Additionally, during or after her engagement with Eurekly, Rozova engaged in a side venture potentially in competition with it and disclosed confidential information to Crimson Consulting.
Rozova went to work for Crimson - which claims to help get students into top overseas universities - last November, less than a week after the joint venture proposal fell through.
The court summary said those allegations were likely to be denied by Crimson.
However, documents in the case are yet to be made public both because of significant delays by Crimson in filing its defence; and its ongoing bid to keep the case secret.
It is the second time Crimson has employed the court to prevent "damaging" information made public about the way it acts when acquiring smaller competitors - which it has done on a regular basis since 2013.
In the first case, Crimson went all the way to the Court of Appeal to stop media getting access to allegations made against it by another takeover target, UniTutor.
When eventually released - though heavily redacted - the documents showed UniTutor's owner Samantha Berry alleged Crimson broke its agreement with her by failing to issue her shares or pay her share of revenue.

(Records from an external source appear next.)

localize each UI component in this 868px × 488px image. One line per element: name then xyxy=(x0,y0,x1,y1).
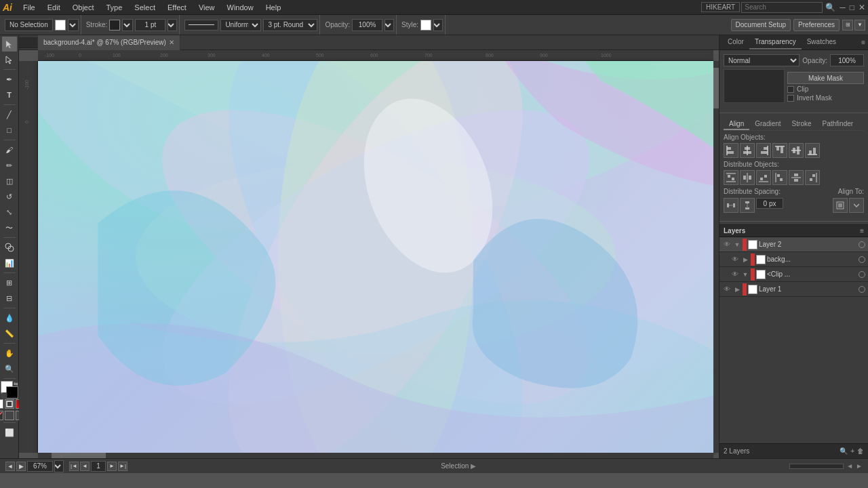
tab-transparency[interactable]: Transparency xyxy=(749,35,802,49)
menu-edit[interactable]: Edit xyxy=(42,2,66,13)
layer-expand-arrow[interactable]: ▶ xyxy=(733,285,741,294)
dist-bottom-btn[interactable] xyxy=(756,170,771,185)
align-tab-align[interactable]: Align xyxy=(724,119,749,130)
fill-mode-btn[interactable] xyxy=(0,399,3,409)
layer-row[interactable]: 👁 ▶ backg... xyxy=(719,252,868,267)
invert-mask-checkbox[interactable] xyxy=(787,95,794,102)
close-icon[interactable]: ✕ xyxy=(859,3,865,12)
clip-checkbox[interactable] xyxy=(787,86,794,93)
layer-expand-arrow[interactable]: ▶ xyxy=(741,255,749,264)
search-icon[interactable]: 🔍 xyxy=(825,3,835,12)
align-tab-gradient[interactable]: Gradient xyxy=(749,119,786,130)
align-top-btn[interactable] xyxy=(772,143,787,158)
stroke-width-unit-selector[interactable]: ▼ xyxy=(167,19,177,31)
rotate-tool[interactable]: ↺ xyxy=(2,189,17,204)
paintbrush-tool[interactable]: 🖌 xyxy=(2,142,17,157)
page-number-input[interactable] xyxy=(91,461,106,472)
eraser-tool[interactable]: ◫ xyxy=(2,174,17,188)
search-input[interactable] xyxy=(741,2,823,13)
zoom-tool[interactable]: 🔍 xyxy=(2,361,17,376)
stroke-uniform-selector[interactable]: Uniform xyxy=(220,19,261,31)
swap-colors-icon[interactable]: ⇆ xyxy=(14,381,18,387)
shape-builder-tool[interactable] xyxy=(2,240,17,255)
panel-options-icon[interactable]: ≡ xyxy=(861,39,865,46)
menu-select[interactable]: Select xyxy=(129,2,161,13)
next-page-btn[interactable]: ► xyxy=(107,462,117,471)
dist-spacing-h-btn[interactable] xyxy=(724,198,738,213)
tab-close-icon[interactable]: ✕ xyxy=(169,39,174,46)
first-page-btn[interactable]: |◄ xyxy=(69,462,79,471)
document-tab[interactable]: background-4.ai* @ 67% (RGB/Preview) ✕ xyxy=(38,35,180,50)
dist-right-btn[interactable] xyxy=(805,170,820,185)
fill-selector[interactable]: ▼ xyxy=(68,19,79,31)
fill-swatch[interactable] xyxy=(55,20,66,30)
warp-tool[interactable]: 〜 xyxy=(2,220,17,235)
eyedropper-tool[interactable]: 💧 xyxy=(2,310,17,325)
layer-row[interactable]: 👁 ▼ Layer 2 xyxy=(719,237,868,252)
zoom-prev-btn[interactable]: ◄ xyxy=(5,462,15,471)
style-swatch[interactable] xyxy=(420,20,431,30)
layers-options-icon[interactable]: ≡ xyxy=(860,227,864,235)
measure-tool[interactable]: 📏 xyxy=(2,326,17,341)
dist-hc-btn[interactable] xyxy=(789,170,804,185)
layer-target-circle[interactable] xyxy=(859,271,865,278)
stroke-color-swatch[interactable] xyxy=(109,20,120,30)
stroke-width-input[interactable] xyxy=(135,19,165,31)
menu-object[interactable]: Object xyxy=(67,2,100,13)
selection-tool[interactable] xyxy=(2,37,17,52)
align-center-h-btn[interactable] xyxy=(740,143,755,158)
pencil-tool[interactable]: ✏ xyxy=(2,158,17,173)
layer-visibility-eye[interactable]: 👁 xyxy=(722,240,732,249)
vertical-scrollbar-thumb[interactable] xyxy=(713,68,719,108)
layer-visibility-eye[interactable]: 👁 xyxy=(730,270,740,279)
arrange-icon-1[interactable]: ⊞ xyxy=(842,20,853,30)
zoom-dropdown[interactable]: ▼ xyxy=(54,460,64,472)
scroll-right-icon[interactable]: ► xyxy=(856,462,863,470)
stroke-color-selector[interactable]: ▼ xyxy=(122,19,133,31)
style-selector[interactable]: ▼ xyxy=(433,19,443,31)
pen-tool[interactable]: ✒ xyxy=(2,72,17,87)
horizontal-scrollbar-thumb[interactable] xyxy=(52,453,106,458)
align-center-v-btn[interactable] xyxy=(789,143,804,158)
preferences-button[interactable]: Preferences xyxy=(793,19,840,31)
color-btn[interactable] xyxy=(5,411,14,420)
background-color[interactable] xyxy=(6,386,18,399)
align-left-btn[interactable] xyxy=(724,143,738,158)
canvas-area[interactable]: -100 0 100 200 300 400 500 600 700 800 9… xyxy=(19,50,719,458)
stroke-style-selector[interactable]: 3 pt. Round xyxy=(263,19,317,31)
blend-mode-select[interactable]: Normal Multiply Screen Overlay xyxy=(724,54,800,66)
none-color-btn[interactable] xyxy=(0,411,3,420)
direct-selection-tool[interactable] xyxy=(2,52,17,67)
status-dropdown-icon[interactable]: ▶ xyxy=(471,462,476,470)
menu-view[interactable]: View xyxy=(193,2,220,13)
zoom-next-btn[interactable]: ▶ xyxy=(16,462,26,471)
align-bottom-btn[interactable] xyxy=(805,143,820,158)
vertical-scrollbar[interactable] xyxy=(713,61,719,453)
rectangle-tool[interactable]: □ xyxy=(2,123,17,138)
workspace-selector[interactable]: HIKEART xyxy=(701,2,740,12)
align-to-dropdown-btn[interactable] xyxy=(849,198,864,213)
layers-add-icon[interactable]: + xyxy=(850,447,854,455)
menu-window[interactable]: Window xyxy=(222,2,259,13)
menu-type[interactable]: Type xyxy=(101,2,128,13)
dist-spacing-v-btn[interactable] xyxy=(740,198,755,213)
zoom-input[interactable] xyxy=(27,461,53,472)
dist-left-btn[interactable] xyxy=(772,170,787,185)
align-tab-pathfinder[interactable]: Pathfinder xyxy=(817,119,859,130)
maximize-icon[interactable]: □ xyxy=(850,3,854,12)
artboard-tool[interactable]: ⊞ xyxy=(2,275,17,290)
menu-effect[interactable]: Effect xyxy=(162,2,192,13)
graph-tool[interactable]: 📊 xyxy=(2,256,17,270)
layers-search-icon[interactable]: 🔍 xyxy=(840,447,848,455)
dist-top-btn[interactable] xyxy=(724,170,738,185)
layer-target-circle[interactable] xyxy=(859,241,865,248)
layer-visibility-eye[interactable]: 👁 xyxy=(722,285,732,294)
document-setup-button[interactable]: Document Setup xyxy=(731,19,791,31)
default-colors-icon[interactable]: ⬛ xyxy=(1,392,7,399)
tab-color[interactable]: Color xyxy=(722,35,749,49)
type-tool[interactable]: T xyxy=(2,87,17,102)
align-tab-stroke[interactable]: Stroke xyxy=(787,119,817,130)
line-tool[interactable]: ╱ xyxy=(2,107,17,122)
dist-vc-btn[interactable] xyxy=(740,170,755,185)
distribute-spacing-input[interactable] xyxy=(756,198,783,209)
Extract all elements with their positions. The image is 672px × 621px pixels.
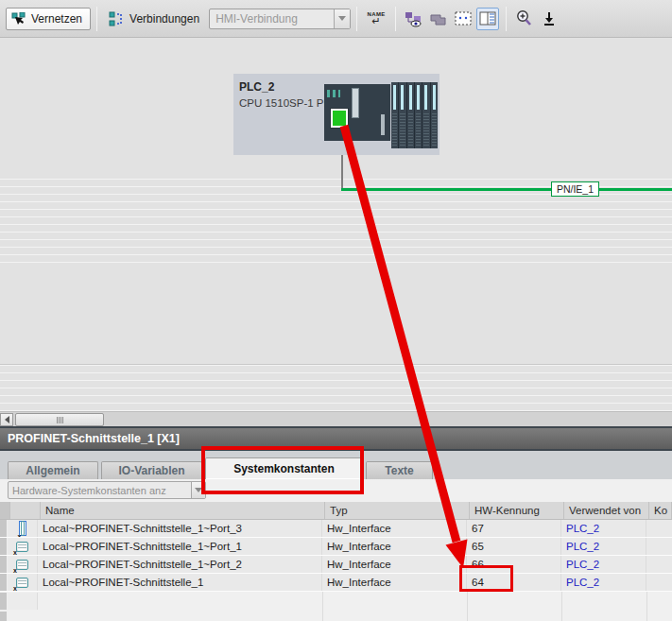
constants-filter-dropdown[interactable]: Hardware-Systemkonstanten anz xyxy=(8,481,206,499)
constant-type[interactable]: Hw_Interface xyxy=(322,556,467,573)
connection-type-dropdown[interactable]: HMI-Verbindung xyxy=(209,9,351,29)
show-objects-button[interactable] xyxy=(427,8,450,30)
row-gutter xyxy=(0,574,8,591)
row-gutter xyxy=(0,612,8,621)
show-relations-button[interactable] xyxy=(403,8,425,30)
column-separator xyxy=(322,592,323,621)
scroll-left-button[interactable] xyxy=(0,413,13,426)
row-icon-cell xyxy=(8,593,38,610)
io-modules xyxy=(391,82,438,148)
row-icon-cell xyxy=(8,520,38,537)
comment-cell[interactable] xyxy=(646,538,672,555)
column-header-verwendet-von[interactable]: Verwendet von xyxy=(564,502,649,519)
profinet-port-green[interactable] xyxy=(331,109,348,128)
plc-device[interactable]: PLC_2 CPU 1510SP-1 PN xyxy=(233,74,439,155)
io-module xyxy=(407,82,414,148)
column-separator xyxy=(561,592,562,621)
empty-row xyxy=(0,593,672,611)
dropdown-button[interactable] xyxy=(191,482,205,498)
hw-id[interactable]: 65 xyxy=(467,538,561,555)
horizontal-scrollbar[interactable] xyxy=(0,411,672,426)
zoom-button[interactable] xyxy=(513,8,536,30)
column-header-name[interactable]: Name xyxy=(41,502,325,519)
system-constant-icon xyxy=(16,578,28,588)
constant-name[interactable]: Local~PROFINET-Schnittstelle_1~Port_2 xyxy=(38,556,322,573)
network-toolbar: Vernetzen Verbindungen HMI-Verbindung NA… xyxy=(0,0,672,38)
column-separator xyxy=(646,592,647,621)
column-header-hw-kennung[interactable]: HW-Kennung xyxy=(470,502,564,519)
constant-name[interactable]: Local~PROFINET-Schnittstelle_1~Port_3 xyxy=(38,520,322,537)
subnet-line[interactable] xyxy=(341,188,672,191)
toolbar-separator xyxy=(395,7,396,31)
device-graphic xyxy=(324,82,438,150)
show-grid-button[interactable] xyxy=(452,8,474,30)
zoom-in-icon xyxy=(515,9,534,27)
cpu-module xyxy=(324,84,390,141)
hw-id-highlighted[interactable]: 64 xyxy=(467,574,561,591)
vernetzen-label: Vernetzen xyxy=(31,12,82,26)
dropdown-button[interactable] xyxy=(334,9,350,28)
comment-cell[interactable] xyxy=(646,574,672,591)
comment-cell[interactable] xyxy=(646,520,672,537)
header-icon-column xyxy=(10,502,41,519)
toolbar-separator xyxy=(356,7,357,31)
column-header-typ[interactable]: Typ xyxy=(325,502,470,519)
verbindungen-button[interactable]: Verbindungen xyxy=(103,11,205,26)
row-gutter xyxy=(0,520,8,537)
row-gutter xyxy=(0,556,8,573)
row-gutter xyxy=(0,538,8,555)
constant-name[interactable]: Local~PROFINET-Schnittstelle_1 xyxy=(38,574,322,591)
tab-texte[interactable]: Texte xyxy=(366,461,433,479)
used-by-link[interactable]: PLC_2 xyxy=(561,538,646,555)
grip-icon xyxy=(59,417,60,423)
table-row-highlighted[interactable]: Local~PROFINET-Schnittstelle_1 Hw_Interf… xyxy=(0,574,672,592)
constant-type[interactable]: Hw_Interface xyxy=(322,538,467,555)
arrow-down-to-line-icon xyxy=(543,11,556,26)
scrollbar-thumb[interactable] xyxy=(15,413,104,426)
used-by-link[interactable]: PLC_2 xyxy=(561,520,646,537)
vernetzen-button[interactable]: Vernetzen xyxy=(6,8,91,30)
table-row[interactable]: Local~PROFINET-Schnittstelle_1~Port_1 Hw… xyxy=(0,538,672,556)
grip-icon xyxy=(60,417,61,423)
relations-eye-icon xyxy=(405,10,423,27)
used-by-link[interactable]: PLC_2 xyxy=(561,556,646,573)
split-editor-toggle[interactable] xyxy=(476,8,499,30)
save-window-settings-button[interactable] xyxy=(538,8,560,30)
tab-io-variablen[interactable]: IO-Variablen xyxy=(101,461,202,479)
grip-icon xyxy=(57,417,58,423)
row-icon-cell xyxy=(8,556,38,573)
rename-station-button[interactable]: NAME ↵ xyxy=(363,11,389,26)
connections-icon xyxy=(109,11,124,26)
io-module xyxy=(399,82,405,148)
column-header-kommentar[interactable]: Ko xyxy=(649,502,672,519)
row-gutter xyxy=(0,593,8,610)
toolbar-separator xyxy=(506,7,507,31)
verbindungen-label: Verbindungen xyxy=(129,12,199,26)
io-module xyxy=(391,82,398,148)
system-constant-icon xyxy=(16,560,28,570)
comment-cell[interactable] xyxy=(646,556,672,573)
constant-type[interactable]: Hw_Interface xyxy=(322,520,467,537)
device-type: CPU 1510SP-1 PN xyxy=(239,97,332,109)
empty-row xyxy=(0,612,672,621)
constant-name[interactable]: Local~PROFINET-Schnittstelle_1~Port_1 xyxy=(38,538,322,555)
tab-allgemein[interactable]: Allgemein xyxy=(8,461,98,479)
device-name: PLC_2 xyxy=(239,80,274,94)
io-module xyxy=(431,82,438,148)
tab-systemkonstanten[interactable]: Systemkonstanten xyxy=(205,457,363,479)
cpu-display-slot xyxy=(352,88,359,118)
column-separator xyxy=(467,592,468,621)
hw-id[interactable]: 67 xyxy=(467,520,561,537)
table-row[interactable]: Local~PROFINET-Schnittstelle_1~Port_2 Hw… xyxy=(0,556,672,574)
used-by-link[interactable]: PLC_2 xyxy=(561,574,646,591)
cpu-connector-slot xyxy=(381,114,385,135)
system-constant-icon xyxy=(21,521,25,536)
focus-frame xyxy=(19,521,26,536)
network-mode-icon xyxy=(11,12,26,26)
network-editor-canvas[interactable]: PLC_2 CPU 1510SP-1 PN xyxy=(0,39,672,411)
io-module xyxy=(422,82,429,148)
hw-id[interactable]: 66 xyxy=(467,556,561,573)
table-row[interactable]: Local~PROFINET-Schnittstelle_1~Port_3 Hw… xyxy=(0,520,672,538)
subnet-label[interactable]: PN/IE_1 xyxy=(551,181,599,197)
constant-type[interactable]: Hw_Interface xyxy=(322,574,467,591)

Berry also claimed Crimson failed to commit any resources to the development of UniTutor, and undercut UniTutor by offering its tutors more money to work for Crimson's other businesses instead. The matter was eventually settled and no hearing was held.
In the Eurekly case, statements were due in January 2019, but Crimson and Rozova instead chose to protest the jurisdiction of the High Court to hear the matter, and instead applied for it to be transferred to the Employment Relations Authority.
They also tried to get the case struck out, or stopped temporarily.
A judgement on that application was made in October, but remains suppressed so it is unknown which court will hear the case.
In the meantime, media applications to see the court file were delayed because defence statements were not filed. A judgment by Justice Matthew Palmer made in May said as soon as the statements were filed they should be released.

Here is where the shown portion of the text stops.